[Task item] From the entries, filter out every line that lacks "части" and copy the rest.
----- Provided information
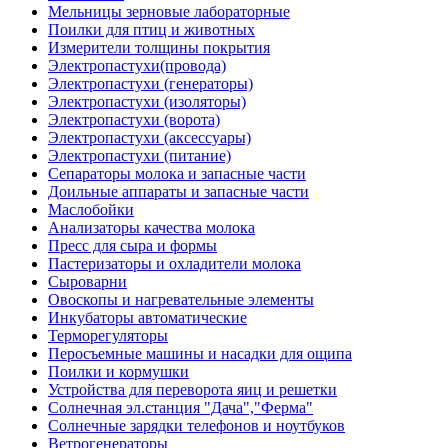
Мельницы зерновые лабораторные
Поилки для птиц и животных
Измерители толщины покрытия
Электропастухи(провода)
Электропастухи (генераторы)
Электропастухи (изоляторы)
Электропастухи (ворота)
Электропастухи (аксессуары)
Электропастухи (питание)
Сепараторы молока и запасные части
Доильные аппараты и запасные части
Маслобойки
Анализаторы качества молока
Пресс для сыра и формы
Пастеризаторы и охладители молока
Сыроварни
Овоскопы и нагревательные элементы
Инкубаторы автоматические
Терморегуляторы
Перосъемные машины и насадки для ощипа
Поилки и кормушки
Устройства для переворота яиц и решетки
Солнечная эл.станция "Дача","Ферма"
Солнечные зарядки телефонов и ноутбуков
Ветрогенераторы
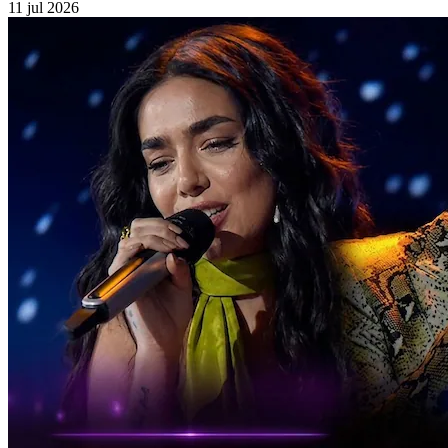
11 jul 2026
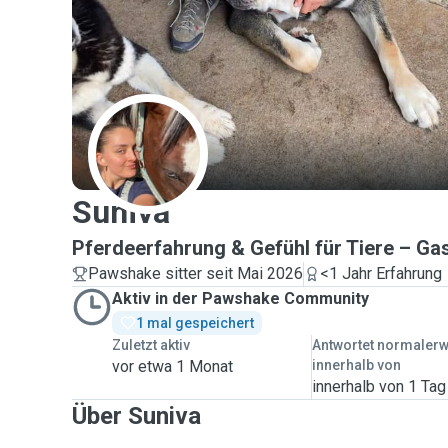
S
Suniva
Pferdeerfahrung & Gefühl für Tiere – Ga
Pawshake sitter seit Mai 2026
<1 Jahr Erfahrung
Aktiv in der Pawshake Community
1 mal gespeichert
Zuletzt aktiv
Antwortet normaler
vor etwa 1 Monat
innerhalb von
innerhalb von 1 Tag
Über Suniva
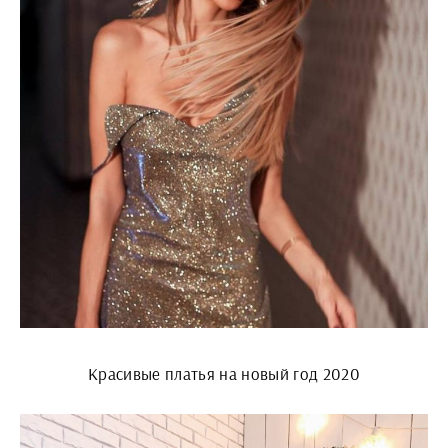
Красивые платья на новый год 2020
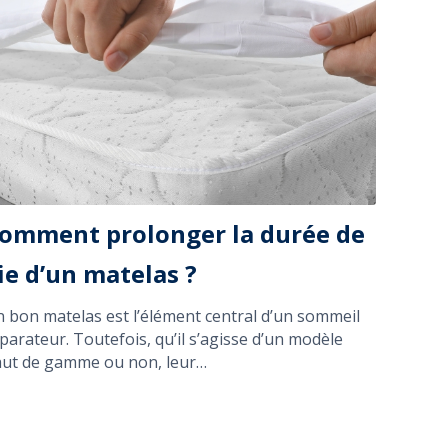
omment prolonger la durée de
ie d’un matelas ?
 bon matelas est l’élément central d’un sommeil
parateur. Toutefois, qu’il s’agisse d’un modèle
ut de gamme ou non, leur…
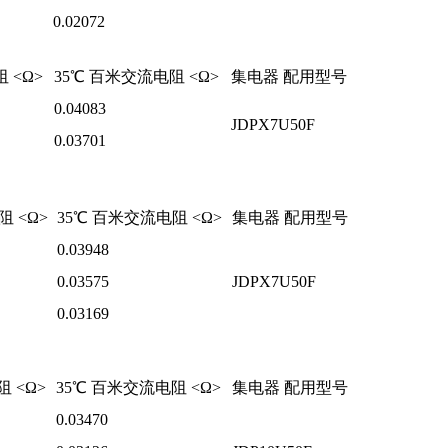
0.02072
 <Ω>
35℃ 百米交流电阻 <Ω>
集电器 配用型号
0.04083
JDPX7U50F
0.03701
阻 <Ω>
35℃ 百米交流电阻 <Ω>
集电器 配用型号
0.03948
0.03575
JDPX7U50F
0.03169
 <Ω>
35℃ 百米交流电阻 <Ω>
集电器 配用型号
0.03470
----------
[Result of this task]
Сепараторы молока и запасные части
Доильные аппараты и запасные части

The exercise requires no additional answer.